BY MICHON LINDSTROM KENTUCKY

FRANKFORT, Ky. — An empty space is what you see in the Kentucky State Capitol rotunda. It was once home to Confederate President Jefferson Davis and now a group of lawmakers wants to see that space occupied by a notable Kentucky woman.


What You Need To Know

  • Lawmakers want to see a female statue in rotunda
  • Significant list of possible candidates
  • Carl Brashear proposed earlier

“We just feel like it’s high time to see ourselves represented,” Rep. Lisa Willner, D-Louisville, said. .

Willner chairs the Kentucky House Democratic Women’s Caucus and along with the 19 other members sent a letter to Gov. Andy Beshear (D) requesting the statue used to replace Davis is a woman.

“We think this is such an important moment with the recent removal of the Jefferson Davis statue,” Willner said. “Its an opportunity to really reflect on who has been represented and who is missing, whose missing in terms of imagery in the capitol.”

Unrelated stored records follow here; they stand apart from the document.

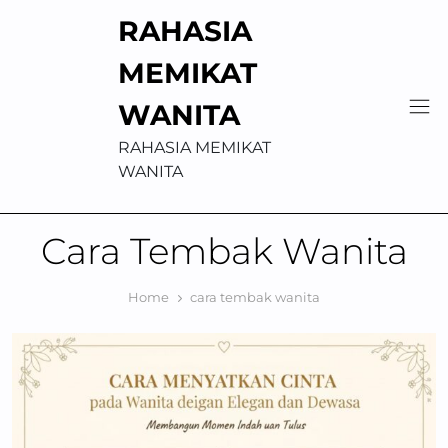
Skip
RAHASIA
to
content
MEMIKAT
WANITA
RAHASIA MEMIKAT
WANITA
Cara Tembak Wanita
Home
cara tembak wanita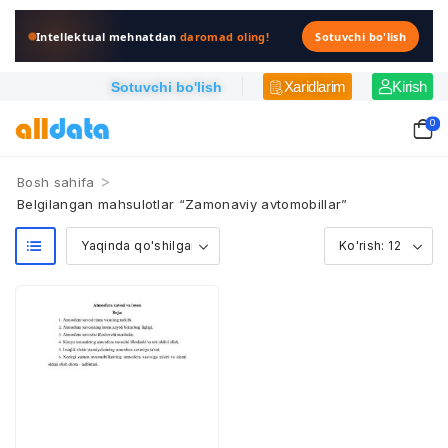
Intellektual mehnatdan
daromad oling!
Sotuvchi bo'lish
Xaridlarim
Kirish
Sotuvchi bo'lish
0
>
Bosh sahifa
Belgilangan mahsulotlar “Zamonaviy avtomobillar”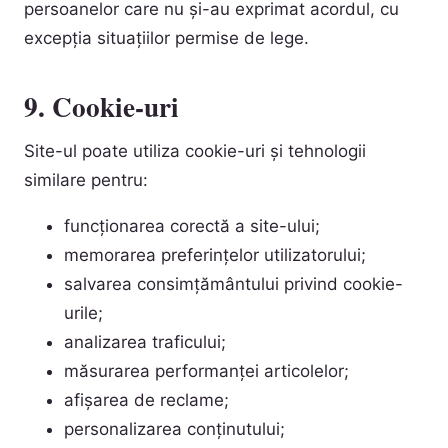
persoanelor care nu și-au exprimat acordul, cu
excepția situațiilor permise de lege.
9. Cookie-uri
Site-ul poate utiliza cookie-uri și tehnologii
similare pentru:
funcționarea corectă a site-ului;
memorarea preferințelor utilizatorului;
salvarea consimțământului privind cookie-
urile;
analizarea traficului;
măsurarea performanței articolelor;
afișarea de reclame;
personalizarea conținutului;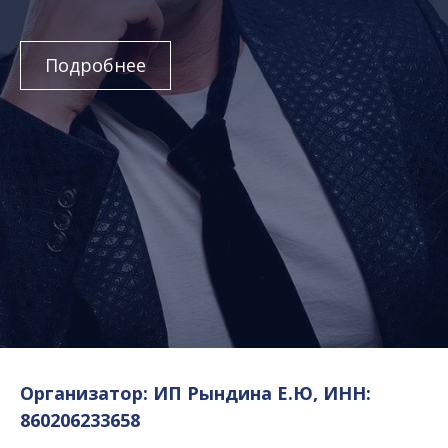
Подробнее
Организатор: ИП Рындина Е.Ю, ИНН:
860206233658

Willner and the caucus gave several suggestions of women they would like to see in the capitol including:

  • State Senator Georgia Powers, the first woman and first person of color elected to the chamber and leading voice in the civil rights movement
  • Mary Elliott Flannery, the first woman elected to the legislature south of the Mason-Dixon Line
  • Anne Braden, another civil rights champion who advocated for racial justice in Jefferson County and across the nation
  • Alice Dunnigan, the first African-American to have a capitol press badge in Washington D.C. and also the first African-American woman to lead the Women’s National Press Club.
  • bell hooks, an author, a feminist scholar, and social activist.
  • Anna Mae Clark, the first African-American woman to be a commanding officer of a regiment in the Women’s Army Army Corp in World War II.
  • Alberta Odell Jones, a civil rights leader who became the first African-American woman to pass the Kentucky bar and the first African-American women to become a city attorney in Jefferson County
  • Governor Martha Layne Collins, Kentucky’s only female governor
  • Of the eight people named — five are Black women.

“A statue of especially an African-American woman, can you imagine the unveiling? What that would mean historically and the folks who would see themselves represented in the Capitol Rotunda for the very first time,” Willner said. “I think it would be an attraction for many, many years and generations to come.”

Currently, first ladies and Gov. Collins are featured on the first floor of the capitol as dolls.

“The first ladies and in, one instance, Governor Martha Layne Collins are represented not for their intelligence or accomplishments or talents or their aspirations but for their fashion,” Willner said. “That sends a very strange message and in 2020 I think it’s time to send a different message.”

While the statue is being built Willner would like the space to be used to educate visitors about Kentuckians who may have gone unacknowledged for years.

“Women, people of color, native Americans from Kentucky,” Willner said. “It’s just a fantastic opportunity to lift up the faces and the images of people who have for too long been pushed to the edges.”

Sen. Chris McDaniels, R-Taylor Mill, has proposed replacing the empty space with Chief Carl Brashear.